I am so sorry you feel this way and at 71 I could get there if it was not for my faith and when I retired even though like you at first saw no reason to get out of bed, I made myself and took my dog and we began to take walks and the more I walked and looked around me I saw that I have so many things to be thankful for.

If you are here you are still needed by someone. So for me taking my eyes off of myself and thinking about the people I love and putting my energy toward my granddaughter and my son and doing things in my yard, gardening, painting my house and just re-creating myself and finding inside of me the specialness God has given me and over the course of the past 3 years I am now happier than I have ever been.

And while nothing is perfect for any of us we have to find within ourselves purpose and sometimes that means making yourself get off that couch and do it even when you don't have the energy or feel like it, that will come later as you push yourself to make the effort.

I too have little money and cannot do many things I had hoped to do when I retired, but with time and effort I have carved out a beautiful retirement and over the past 3 years the connection I have built with my granddaughter has been worth all the effort.

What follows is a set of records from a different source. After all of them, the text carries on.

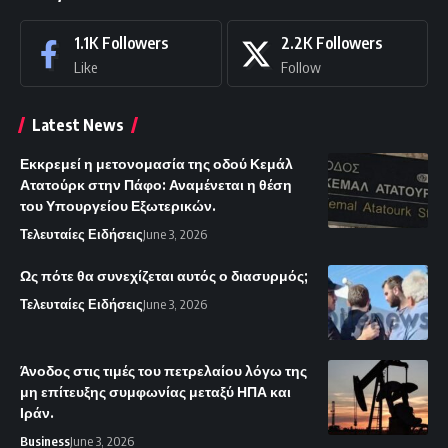
1.1K
Followers
2.2K
Followers
Like
Follow
Latest News
Εκκρεμεί η μετονομασία της οδού Κεμάλ
Ατατούρκ στην Πάφο: Αναμένεται η θέση
του Υπουργείου Εξωτερικών.
Τελευταίες Ειδήσεις
June 3, 2026
Ως πότε θα συνεχίζεται αυτός ο διασυρμός;
Τελευταίες Ειδήσεις
June 3, 2026
Άνοδος στις τιμές του πετρελαίου λόγω της
μη επίτευξης συμφωνίας μεταξύ ΗΠΑ και
Ιράν.
Business
June 3, 2026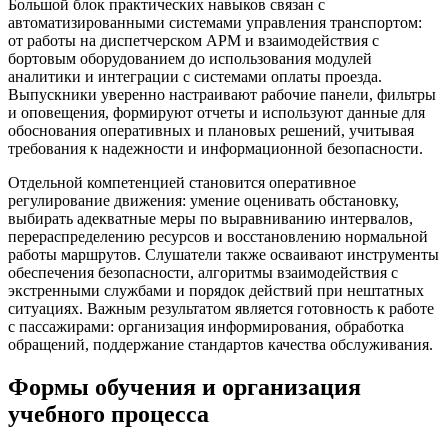
Большой блок практических навыков связан с
автоматизированными системами управления транспортом:
от работы на диспетчерском АРМ и взаимодействия с
бортовым оборудованием до использования модулей
аналитики и интеграции с системами оплаты проезда.
Выпускники уверенно настраивают рабочие панели, фильтры
и оповещения, формируют отчеты и используют данные для
обоснования оперативных и плановых решений, учитывая
требования к надежности и информационной безопасности.
Отдельной компетенцией становится оперативное
регулирование движения: умение оценивать обстановку,
выбирать адекватные меры по выравниванию интервалов,
перераспределению ресурсов и восстановлению нормальной
работы маршрутов. Слушатели также осваивают инструменты
обеспечения безопасности, алгоритмы взаимодействия с
экстренными службами и порядок действий при нештатных
ситуациях. Важным результатом является готовность к работе
с пассажирами: организация информирования, обработка
обращений, поддержание стандартов качества обслуживания.
Формы обучения и организация
учебного процесса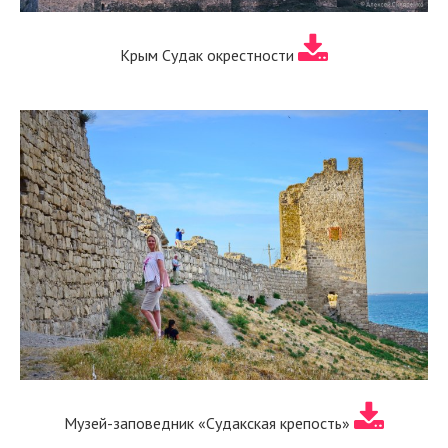
Крым Судак окрестности
Музей-заповедник «Судакская крепость»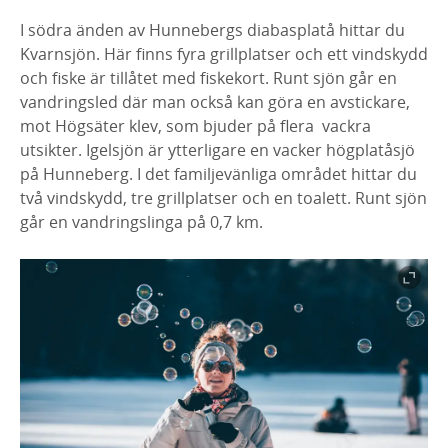
I södra änden av Hunnebergs diabasplatå hittar du
Kvarnsjön. Här finns fyra grillplatser och ett vindskydd
och fiske är tillåtet med fiskekort. Runt sjön går en
vandringsled där man också kan göra en avstickare,
mot Högsäter klev, som bjuder på flera vackra
utsikter. Igelsjön är ytterligare en vacker högplatåsjö
på Hunneberg. I det familjevänliga området hittar du
två vindskydd, tre grillplatser och en toalett. Runt sjön
går en vandringslinga på 0,7 km.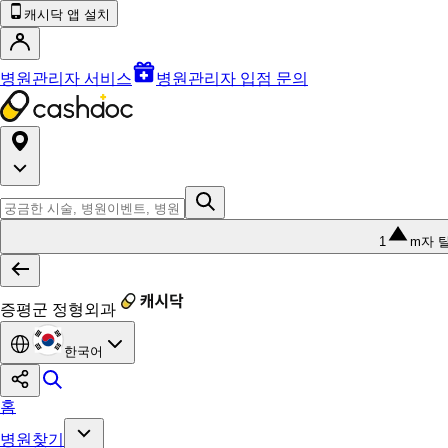
캐시닥 앱 설치
병원관리자 서비스
병원관리자 입점 문의
1
m자 
증평군 정형외과
한국어
홈
병원찾기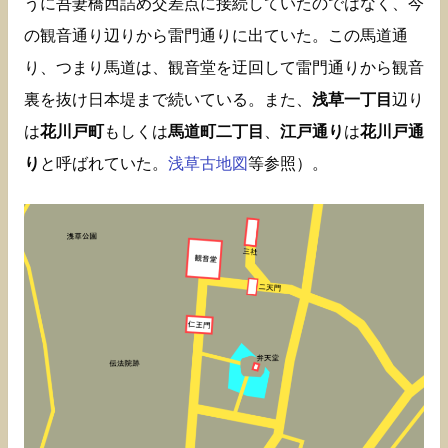
うに吾妻橋西詰め交差点に接続していたのではなく、今
の観音通り辺りから雷門通りに出ていた。この馬道通
り、つまり馬道は、観音堂を迂回して雷門通りから観音
裏を抜け日本堤まで続いている。また、
浅草一丁目
辺り
は
花川戸町
もしくは
馬道町二丁目
、
江戸通り
は
花川戸通
り
と呼ばれていた。
浅草古地図
等参照）。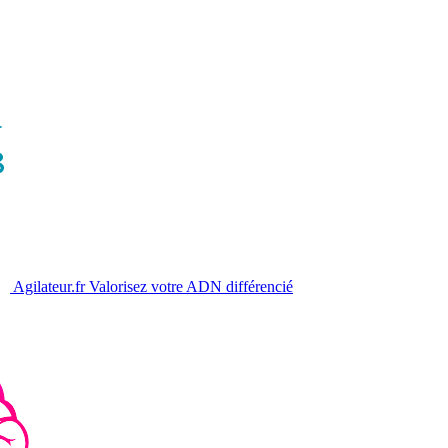
Agilateur.fr
Valorisez votre ADN différencié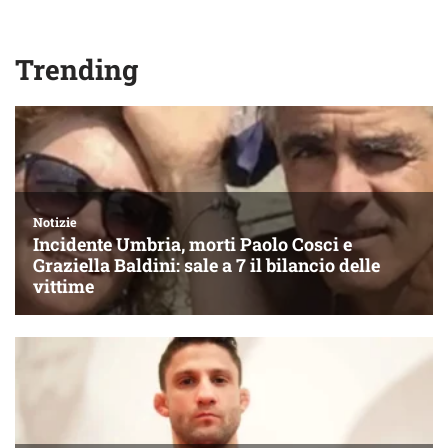
Trending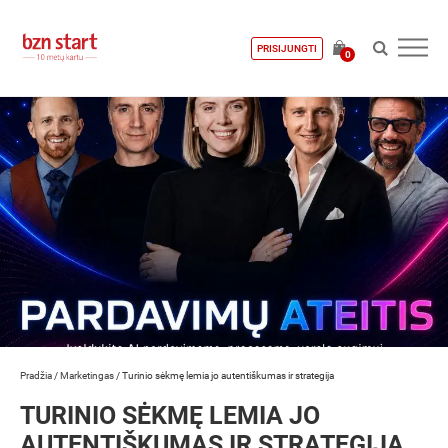
PRISIJUNGTI
0
Pradžia
/
Marketingas
/
Turinio sėkmę lemia jo autentiškumas ir strategija
TURINIO SĖKMĘ LEMIA JO
AUTENTIŠKUMAS IR STRATEGIJA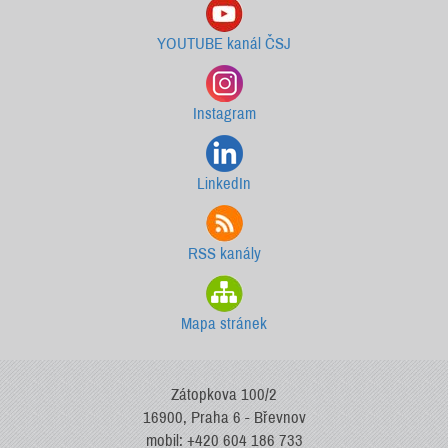
YOUTUBE kanál ČSJ
Instagram
LinkedIn
RSS kanály
Mapa stránek
Zátopkova 100/2
16900, Praha 6 - Břevnov
mobil: +420 604 186 733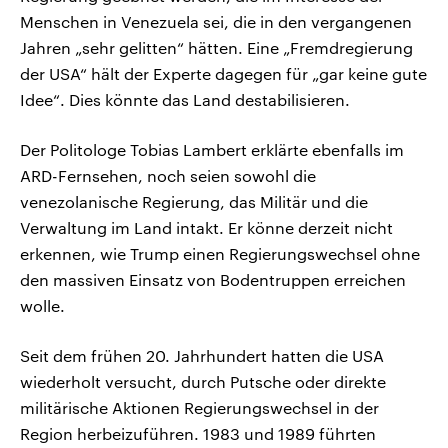
Menschen in Venezuela sei, die in den vergangenen
Jahren „sehr gelitten“ hätten. Eine „Fremdregierung
der USA“ hält der Experte dagegen für „gar keine gute
Idee“. Dies könnte das Land destabilisieren.
Der Politologe Tobias Lambert erklärte ebenfalls im
ARD-Fernsehen, noch seien sowohl die
venezolanische Regierung, das Militär und die
Verwaltung im Land intakt. Er könne derzeit nicht
erkennen, wie Trump einen Regierungswechsel ohne
den massiven Einsatz von Bodentruppen erreichen
wolle.
Seit dem frühen 20. Jahrhundert hatten die USA
wiederholt versucht, durch Putsche oder direkte
militärische Aktionen Regierungswechsel in der
Region herbeizuführen. 1983 und 1989 führten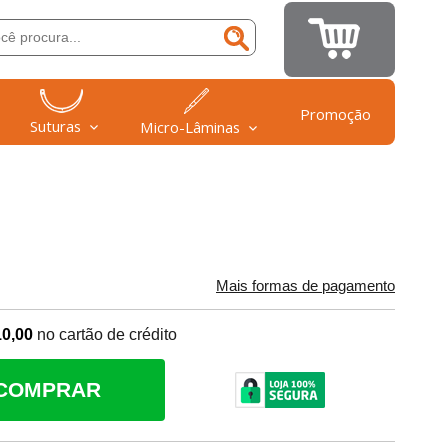
Promoção
Suturas
Micro-Lâminas
Mais formas de pagamento
10,00
no cartão de crédito
COMPRAR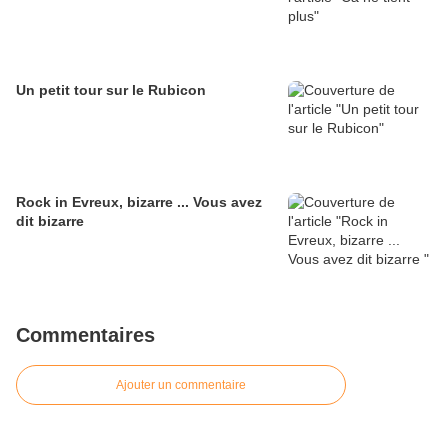
Un petit tour sur le Rubicon
Rock in Evreux, bizarre ... Vous avez
dit bizarre
Commentaires
Ajouter un commentaire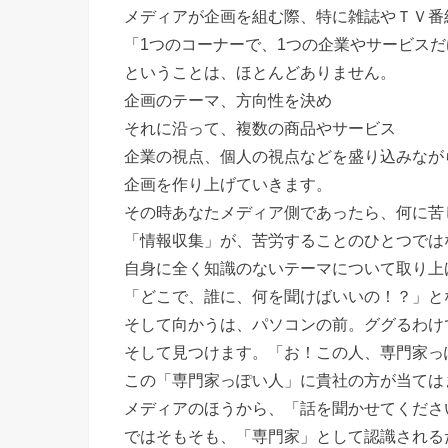
メディアが企画を組む際、特に雑誌やＴＶ番
「1つのコーナーで、1つの企業やサービス
ということは、ほとんどありません。
企画のテーマ、方向性を決め
それに沿って、複数の商品やサービス
企業の視点、個人の視点などを盛り込みなが
企画を作り上げていきます。
その時あなたメディア側であったら、何に苦
「情報収集」が、苦労することのひとつでは
自身に全く知識のないテーマについて取り上
「どこで、誰に、何を聞けばいいの！？」と
そして向かうは、パソコンの前。ググるわけ
そして見つけます。「お！この人、専門家っ
この「専門家っぽい人」に貴社の方が当ては
メディアのほうから、「話を聞かせてくださ
ではそもそも、「専門家」として認識される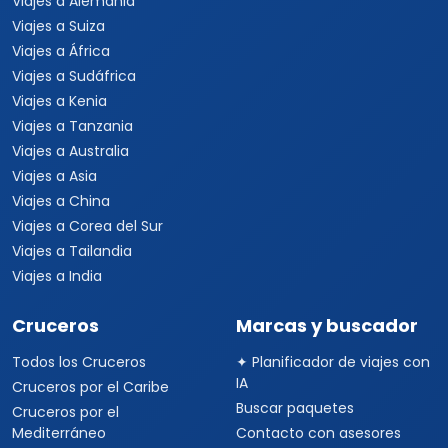
Viajes a Alemania
Viajes a Suiza
Viajes a África
Viajes a Sudáfrica
Viajes a Kenia
Viajes a Tanzania
Viajes a Australia
Viajes a Asia
Viajes a China
Viajes a Corea del Sur
Viajes a Tailandia
Viajes a India
Cruceros
Marcas y buscador
Todos los Cruceros
✦ Planificador de viajes con
IA
Cruceros por el Caribe
Buscar paquetes
Cruceros por el
Mediterráneo
Contacto con asesores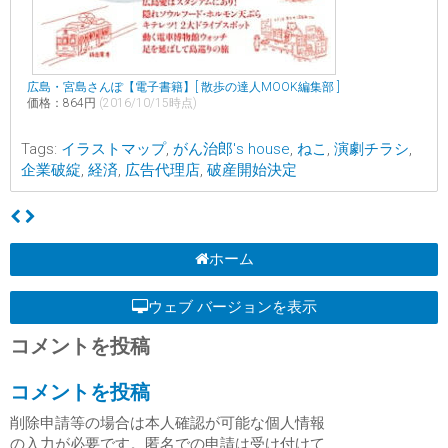
広島・宮島さんぽ【電子書籍】[ 散歩の達人MOOK編集部 ]
価格：864円
(2016/10/15時点)
Tags:
イラストマップ
,
がん治郎's house
,
ねこ
,
演劇チラシ
,
企業破綻
,
経済
,
広告代理店
,
破産開始決定
ホーム
ウェブ バージョンを表示
コメントを投稿
コメントを投稿
削除申請等の場合は本人確認が可能な個人情報
の入力が必要です。匿名での申請は受け付けて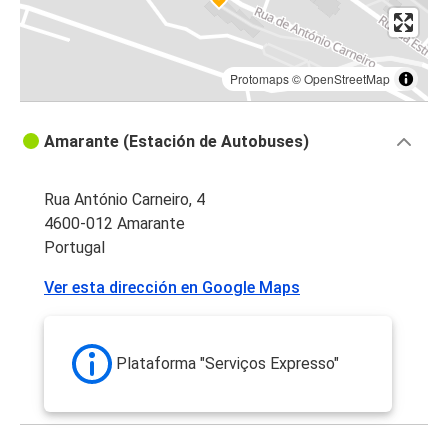
Protomaps
©
OpenStreetMap
Amarante (Estación de Autobuses)
Rua António Carneiro, 4
4600-012 Amarante
Portugal
Ver esta dirección en Google Maps
Plataforma "Serviços Expresso"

Today I love my life and just pray I will be here for a long time yet and know it will only get better. So please do not give up but believe me no pill no counseling can replace real effort on your part to get off that couch and find something you can be passionate about and start living again

Work ID
by: Anonymous

I think that you identified with your traditional work too long. It's very admirable that you were still able to have a corporate life to the age of 70. A lot of seniors are in this position. The sad thing is that many seniors don't have a retirement plan OR they just don't want to think about productive retirement;and the possibility of giving back to society on their own terms.

Joe W.

by: Dean Tennessee

I have days similar to yours but when they occur I get up and do something even though I don't feel like it. Sometimes I'll simply go for a long walk and then that will lead to something else. I think the mild exercise has a mood stimulating effect on me.

Other things I'll do is go out in the yard and pull weeds or check around the house and see if anything needs fixing or cleaning. A visit to the library is always fun. I enjoy fishing and often go when it's the last thing I feel like doing but once again doing it makes me feel better.

I hope my ideas are helpful for you.